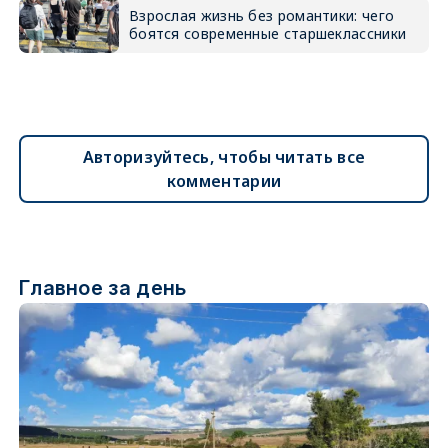
Взрослая жизнь без романтики: чего
боятся современные старшеклассники
Авторизуйтесь, чтобы читать все
комментарии
Главное за день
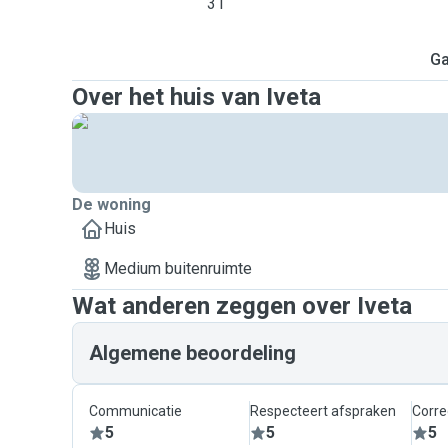
31
Ga
Over het huis van Iveta
De woning
Huis
Medium buitenruimte
Wat anderen zeggen over Iveta
Algemene beoordeling
Communicatie
Respecteert afspraken
Corre
5
5
5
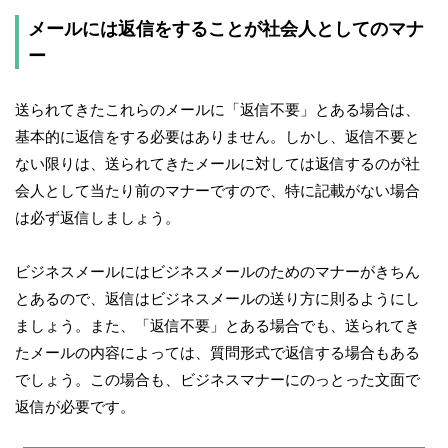
メールには返信をすることが社会人としてのマナ
ー
送られてきたこれらのメールに「返信不要」とある場合は、
基本的に返信をする必要はありません。しかし、返信不要と
ない限りは、送られてきたメールに対しては返信するのが社
会人として当たり前のマナーですので、特に記載がない場合
は必ず返信しましょう。
ビジネスメールにはビジネスメールのためのマナーがきちん
とあるので、返信はビジネスメールの送り方に則るようにし
ましょう。また、「返信不要」とある場合でも、送られてき
たメールの内容によっては、質問形式で返信する場合もある
でしょう。この場合も、ビジネスマナーにのっとった文面で
返信が必要です。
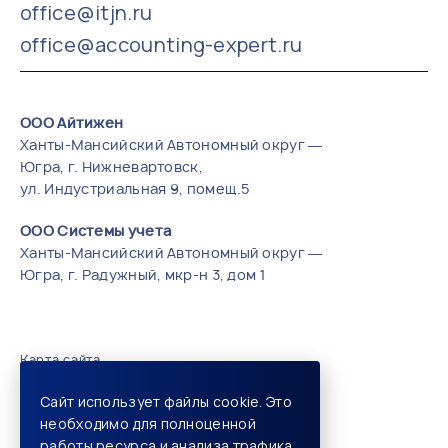
office@itjn.ru
office@accounting-expert.ru
ООО Айтижен
Ханты-Мансийский Автономный округ —
Югра, г. Нижневартовск,
ул. Индустриальная 9, помещ.5
ООО Системы учета
Ханты-Мансийский Автономный округ —
Югра, г. Радужный, мкр-н 3, дом 1
Карта сайта
Вся информация на сайте носит
Сайт использует файлы cookie. Это
ознакомительный характер и не
необходимо для полноценной
является публичной офертой (ст. 437 ГК
работы ресурса и анализа трафика.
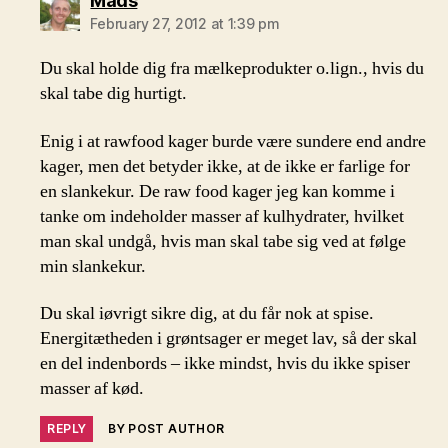
Mads
February 27, 2012 at 1:39 pm
Du skal holde dig fra mælkeprodukter o.lign., hvis du
skal tabe dig hurtigt.
Enig i at rawfood kager burde være sundere end andre
kager, men det betyder ikke, at de ikke er farlige for
en slankekur. De raw food kager jeg kan komme i
tanke om indeholder masser af kulhydrater, hvilket
man skal undgå, hvis man skal tabe sig ved at følge
min slankekur.
Du skal iøvrigt sikre dig, at du får nok at spise.
Energitætheden i grøntsager er meget lav, så der skal
en del indenbords – ikke mindst, hvis du ikke spiser
masser af kød.
REPLY
BY POST AUTHOR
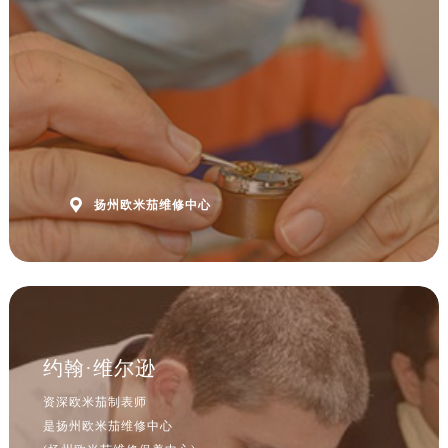
安徽省六安市金安区解放中路售后服务中心（需提前预约）
安徽省马鞍山市雨山区湖南西路售后服务中心（需提前预约）
安徽省宿州市埇桥区人民中路售后服务中心（需提前预约）
安徽省铜陵市铜官区石城大道售后服务中心（需提前预约）
安徽省芜湖市镜湖区中山路步行街售后服务中心（需提前预约）
安徽省宣城市宣州区叠嶂西路售后服务中心（需提前预约）
福建省龙岩市新罗区九一南路售后服务中心（需提前预约）

扬州欧米茄维修中心
福建省南平市建阳区人民西路售后服务中心（需提前预约）
福建省宁德市蕉城区天湖东路售后服务中心（需提前预约）
福建省莆田市城厢区霞林街道荔华东大道售后服务中心（需提前预约）
福建省三明市三元区东乾二路售后服务中心（需提前预约）
福建省漳州市龙文区步港路售后服务中心（需提前预约）
江苏省常州市新北区龙锦路1590号现代传媒中心5号楼10层1008室售后服务中心（需提前预约）
约翰·维尔逊
江苏省淮安市清江浦区淮海北路售后服务中心（需提前预约）
资深欧米茄制表师
江苏省连云港市海州区通灌北路售后服务中心（需提前预约）
是扬州欧米茄维修中心
江苏省南京市秦淮区中山南路1号南京中心22层22-C1-C3室售后服务中心（需提前预约）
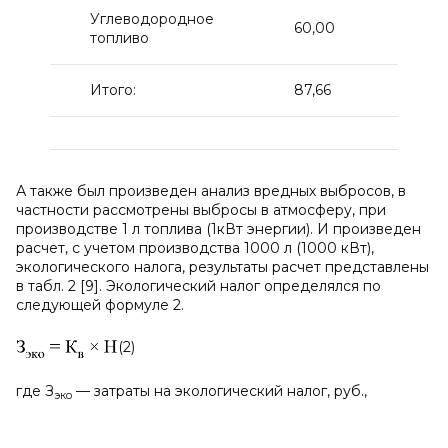
Углеводородное
60,00
2
топливо
Итого:
87,66
21
А также был произведен анализ вредных выбросов, в
частности рассмотрены выбросы в атмосферу, при
производстве 1 л топлива (1кВт энергии). И произведен
расчет, с учетом производства 1000 л (1000 кВт),
экологического налога, результаты расчет представлены
в табл. 2 [9]. Экологический налог определялся по
следующей формуле 2.
(2)
где З
— затраты на экологический налог, руб.,
эко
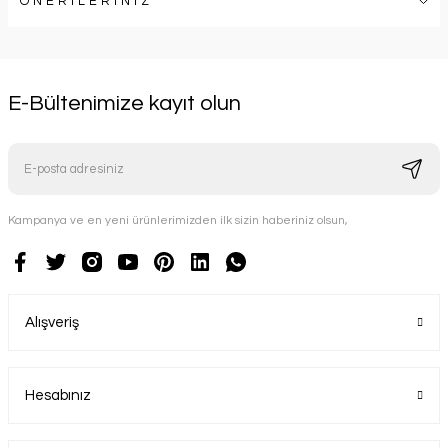
ÖNERİLERİNİZ
E-Bültenimize kayıt olun
Kampanya ve en yeni ürünlerimizden ilk sizin haberiniz olsun,
Alışveriş
Hesabınız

────

- THE PROBLEM -
Within the listing above, copy exactly the lines that start at the one with "江苏省南京市秦淮区中山南路1" and continue through the one with "производстве 1 л". Omit pictures.

- TASK ANSWER -
江苏省南京市秦淮区中山南路1号南京中心22层22-C1-C3室售后服务中心（需提前预约）
Углеводородное
60,00
2
топливо
Итого:
87,66
21
А также был произведен анализ вредных выбросов, в
частности рассмотрены выбросы в атмосферу, при
производстве 1 л топлива (1кВт энергии). И произведен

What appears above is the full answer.